A Nobel prize winning scientist says models of global climate change have so far under-predicted actual changes.
"You know we can reduce emissions a great deal. But, we have to, of course, desire to."
And speaking at Illinois State University, Donald Wuebbles says Illinois may see frequent hundred degree heat waves, a month of 90 degree days every summer, and more extreme weather events such as floods and droughts by the end of the century. There has been little political appetite for change because the most serious effects of the rise in temperatures such as a one to four foot rise in sea levels are decades away. But, Wuebbles says now is the time to work on the issue.

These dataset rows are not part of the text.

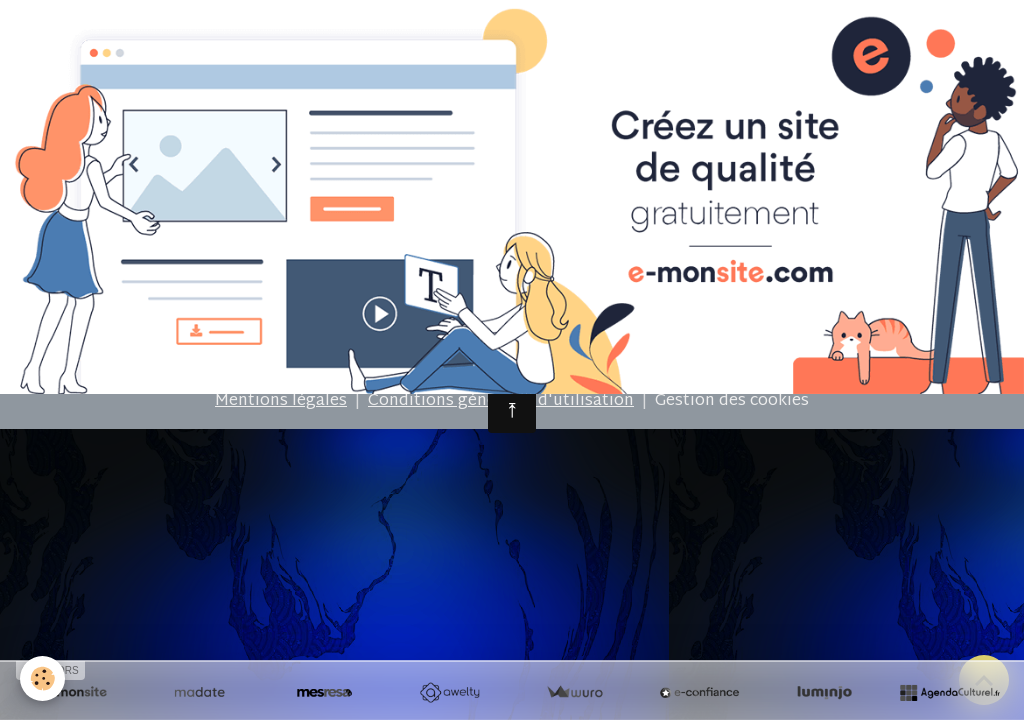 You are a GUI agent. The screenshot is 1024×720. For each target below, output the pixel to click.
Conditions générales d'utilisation (501, 401)
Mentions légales (281, 401)
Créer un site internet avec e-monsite (355, 312)
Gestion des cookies (732, 402)
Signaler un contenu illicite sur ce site (667, 312)
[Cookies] (42, 678) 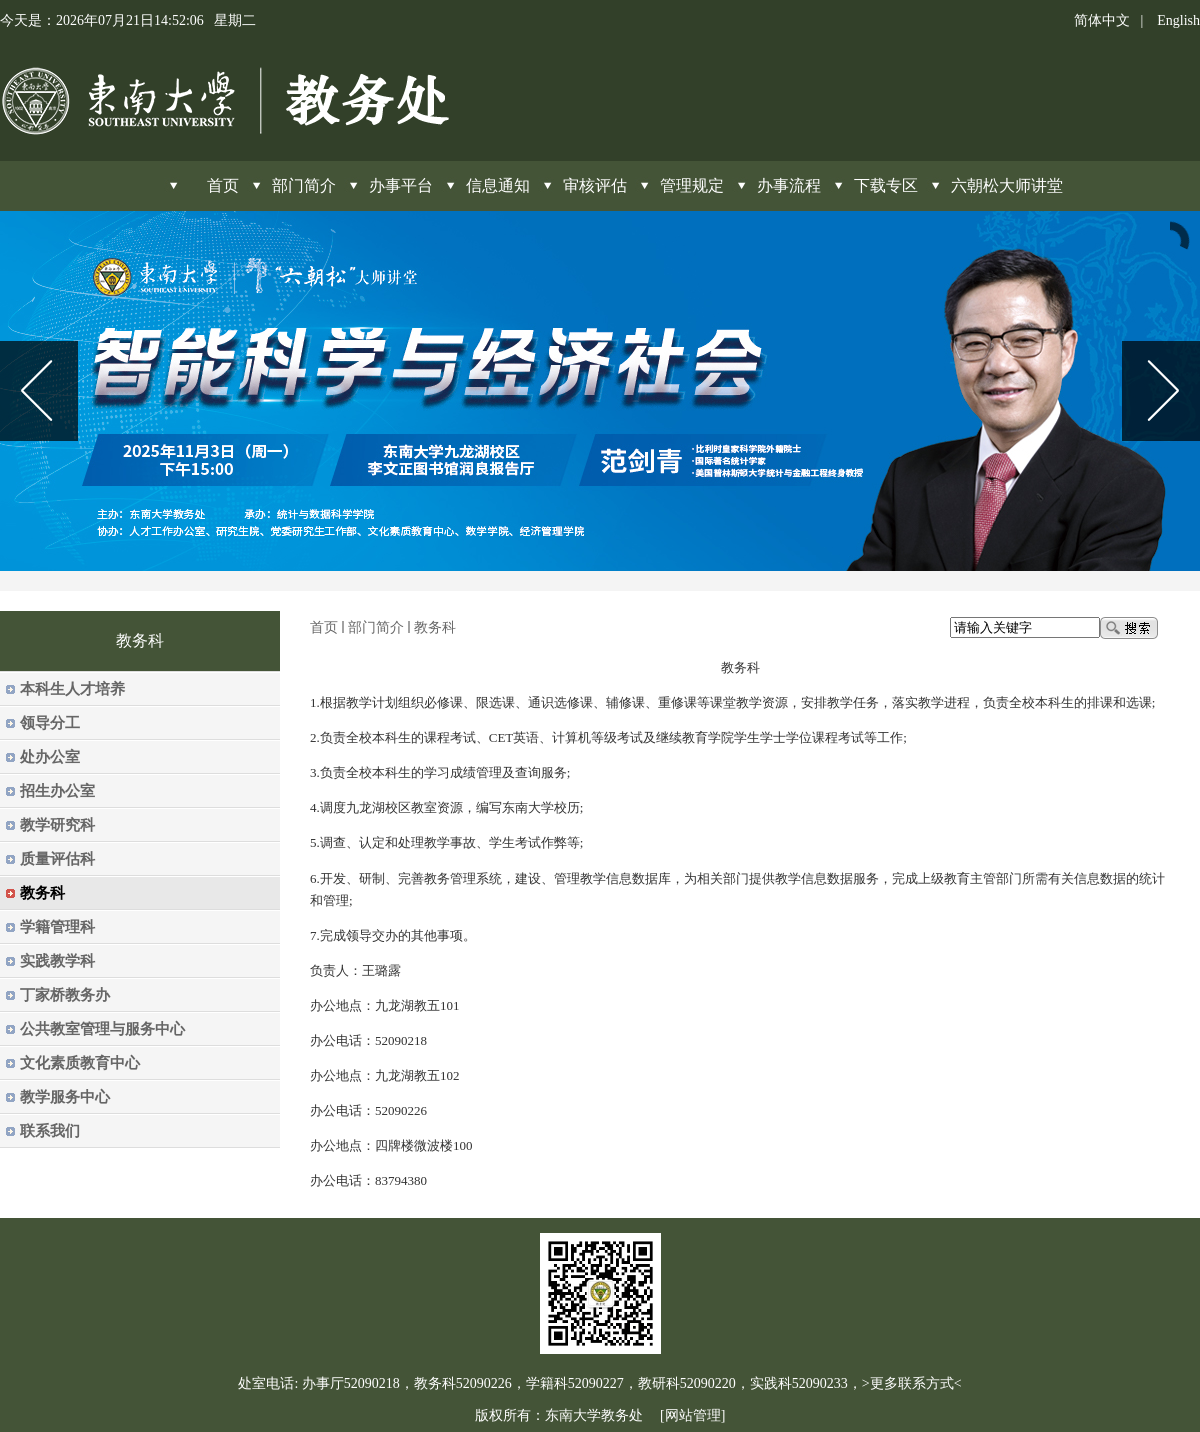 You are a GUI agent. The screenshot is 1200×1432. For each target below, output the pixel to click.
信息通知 (498, 185)
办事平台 (401, 185)
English (1178, 20)
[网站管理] (692, 1415)
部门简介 (304, 185)
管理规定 (692, 185)
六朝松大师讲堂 (1007, 185)
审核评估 (595, 185)
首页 (324, 627)
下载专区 (886, 185)
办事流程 (789, 185)
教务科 (435, 627) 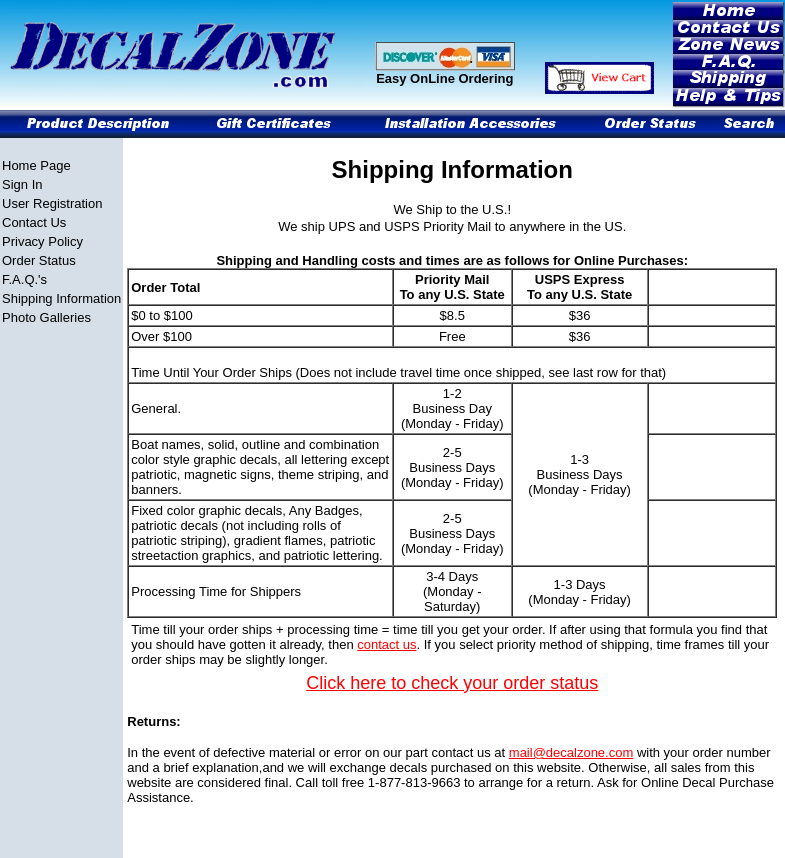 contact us (386, 644)
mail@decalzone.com (571, 752)
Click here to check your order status (452, 683)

"A number of economic analyses have shown the benefits of strong early action on climate change far outweigh the costs."
He says it is still possible to reduce the amount of carbon dioxide emissions, but not easily.
"It does assume that we get much more efficient vehicles and maybe move more towards electrical vehicles and things like that that would tend to reduce the overall energy use in the country."
Wuebbles says the city of Chicago has started planning for a hotter climate and mid sized cities can benefit from example.
"Some of the things like Chicago is doing like planting more trees downtown not only makes the downtown more attractive, but actually causes a cooling effect that is useful and helps keep the urban heat island effect, helps minimize it."
Wuebbles says roof gardens can also reduce energy use. Wuebbles says the U.S and Russia are doing very little to alter the scenarios. He says China and India are rapidly increasing carbon emissions, though at least China has begun planning to convert coal fired power plants to renewable energy.